** Records shown follows **
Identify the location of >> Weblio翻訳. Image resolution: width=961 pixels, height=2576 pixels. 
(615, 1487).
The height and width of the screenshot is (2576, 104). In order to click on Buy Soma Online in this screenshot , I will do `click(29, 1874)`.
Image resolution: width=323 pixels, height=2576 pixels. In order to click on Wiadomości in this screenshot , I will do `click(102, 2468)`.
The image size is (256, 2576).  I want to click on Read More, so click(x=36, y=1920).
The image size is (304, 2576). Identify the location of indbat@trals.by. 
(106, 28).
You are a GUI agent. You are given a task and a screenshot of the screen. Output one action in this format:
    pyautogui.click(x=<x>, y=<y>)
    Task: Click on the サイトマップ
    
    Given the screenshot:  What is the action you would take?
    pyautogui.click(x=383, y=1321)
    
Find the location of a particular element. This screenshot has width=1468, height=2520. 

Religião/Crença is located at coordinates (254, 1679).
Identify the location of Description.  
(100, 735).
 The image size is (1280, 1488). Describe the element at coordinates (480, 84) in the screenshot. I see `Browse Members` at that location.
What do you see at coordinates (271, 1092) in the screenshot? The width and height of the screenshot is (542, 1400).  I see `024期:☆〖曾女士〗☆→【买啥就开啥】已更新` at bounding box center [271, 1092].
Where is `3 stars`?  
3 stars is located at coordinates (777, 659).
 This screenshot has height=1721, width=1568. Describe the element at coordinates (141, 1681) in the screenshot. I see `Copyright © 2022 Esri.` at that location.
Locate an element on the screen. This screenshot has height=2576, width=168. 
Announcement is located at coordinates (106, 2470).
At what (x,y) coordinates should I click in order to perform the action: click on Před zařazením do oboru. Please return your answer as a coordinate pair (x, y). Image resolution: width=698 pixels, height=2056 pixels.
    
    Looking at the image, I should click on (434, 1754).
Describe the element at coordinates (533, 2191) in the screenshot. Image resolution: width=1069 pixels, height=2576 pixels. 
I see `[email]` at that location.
** End of Records shown **
▶ **What to work on**:
Could you reproduce every record exactly as shown above?

▶ **Your response**:
Identify the location of >> Weblio翻訳. Image resolution: width=961 pixels, height=2576 pixels. 
(615, 1487).
The height and width of the screenshot is (2576, 104). In order to click on Buy Soma Online in this screenshot , I will do `click(29, 1874)`.
Image resolution: width=323 pixels, height=2576 pixels. In order to click on Wiadomości in this screenshot , I will do `click(102, 2468)`.
The image size is (256, 2576).  I want to click on Read More, so click(x=36, y=1920).
The image size is (304, 2576). Identify the location of indbat@trals.by. 
(106, 28).
You are a GUI agent. You are given a task and a screenshot of the screen. Output one action in this format:
    pyautogui.click(x=<x>, y=<y>)
    Task: Click on the サイトマップ
    
    Given the screenshot:  What is the action you would take?
    pyautogui.click(x=383, y=1321)
    
Find the location of a particular element. This screenshot has width=1468, height=2520. 

Religião/Crença is located at coordinates (254, 1679).
Identify the location of Description.  
(100, 735).
 The image size is (1280, 1488). Describe the element at coordinates (480, 84) in the screenshot. I see `Browse Members` at that location.
What do you see at coordinates (271, 1092) in the screenshot? The width and height of the screenshot is (542, 1400).  I see `024期:☆〖曾女士〗☆→【买啥就开啥】已更新` at bounding box center [271, 1092].
Where is `3 stars`?  
3 stars is located at coordinates (777, 659).
 This screenshot has height=1721, width=1568. Describe the element at coordinates (141, 1681) in the screenshot. I see `Copyright © 2022 Esri.` at that location.
Locate an element on the screen. This screenshot has height=2576, width=168. 
Announcement is located at coordinates (106, 2470).
At what (x,y) coordinates should I click in order to perform the action: click on Před zařazením do oboru. Please return your answer as a coordinate pair (x, y). Image resolution: width=698 pixels, height=2056 pixels.
    
    Looking at the image, I should click on (434, 1754).
Describe the element at coordinates (533, 2191) in the screenshot. Image resolution: width=1069 pixels, height=2576 pixels. 
I see `[email]` at that location.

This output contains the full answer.